Wednesday, April 15, 2009

Differences in opinion- stories from the garden

Mr John Smith
Every time we pass a gardening centre, without fail my wife will want to pull over to have a look. I know that sometimes she denies it but I can see that familiar expression etching itself into her face as we trundle past, her eyes clouding over as she imagines the possibilities of the gems inside, lying in wait to be bought and given a loving home.

I don’t understand what all the fuss is about. Usually I can’t be persuaded past the car park. It’s not that I am an impatient man, far from it! In actual fact I have sat for blooming ages staring at glass houses full of leaves and sheds advertising deals on begonias and petunias. I would go in with her you see but on entering such establishments my wife inexplicably exits the real world and transcends into another one that I like to call, ‘la la land.’ Imagine the final ping that a microwave gives out to signal it has finished re-heating your food, it’s just like flicking a switch and she’s gone, lost to the world.
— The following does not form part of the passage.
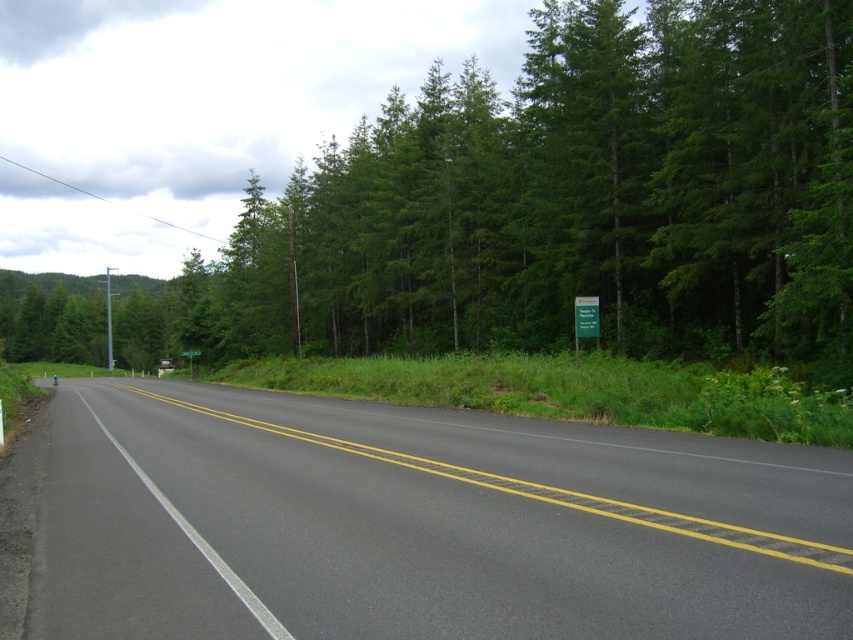 You are driving a car and see two points on the road ahead. The first point is at coordinate point(224, 536) and the second point is at point(190, 349). According to the image, which point is closer to your current position?

Point(190, 349) is closer to your current position because it is behind point(224, 536), which is further ahead on the road.

You are a driver approaching a two lane road with a green leafy tree at center and a black asphalt highway at center. Which object is bigger in the image?

The green leafy tree at center has a larger size compared to the black asphalt highway at center, so the green leafy tree at center is bigger.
All I know about gardening is how to rake the lawn to get rid of the leaves and how to hang up flower baskets in the correct positions i.e. not upside down. All I have to do is run the sprinkler occasionally in the summer, push the lawn mower up and down the lawn a few times every now and again, hose the driveway and throw out grass cuttings. I am not supposed to throw away the grass cuttings because Iris likes to compost them but I forget most of the time and they usually go right into the bin. I don’t think she ever notices though.

Sometimes I even catch her talking to the plants when she thinks that I am not looking. I will be on my way to the kitchen to make a cup of tea and there she will be, sat in the conservatory asking chrysanthemum how he is feeling this afternoon and stroking his little yellow leaves. She never strokes my leaves like that.

Mrs Iris Smith
I admit that it’s true I am passionate about my plants. I don’t think that I am one of those ‘extreme’ gardeners but surely there is nothing wrong with enjoying the nurturing of another living thing is there? I didn’t think so, especially not if it looks pretty in your garden once you have finished.

I have always been one for aesthetics myself, I know John isn’t your typical tool belt, garden shed man but I would appreciate it if just for once he would get off his side and give me some help with the heavier garden tools.

It doesn’t seem fair that I do all the real hard work when all John does is mow the lawn once in a blue moon. Even when he does do that he always manages to chuck the grass trimmings in the garbage. He thinks I don’t notice but I just can’t be bothered to keep reminding him every time. He doesn’t listen to a thing I say anyway, a complete cloth ears I swear. I have actually started to talk to the plants because they’re more attentive. Sometimes I wait till I know he can see me, hoping he will get the hint but it hasn’t worked.

I do get quite frustrated in the summer when I am on my hands and knees in the soil trimming the borders or tinkering with my garden tools whilst John sits on the sun lounger with the hosepipe in his hand ‘cleaning’ the drive. I am going to make a better attempt to introduce John to the joys of gardening. He has been spending rather a lot of time on the internet recently so I have sneakily set his home page to the gardening section on blackanddecker.co.uk to stimulate his imagination. Maybe a few garden power tools will get him going? Not exactly subtle I know but it’s my last hope.

My mum always told me I should have married a man who was good in the garden. ‘A man who knows how to look after his plants,’ she told me ‘knows how to look after his woman.’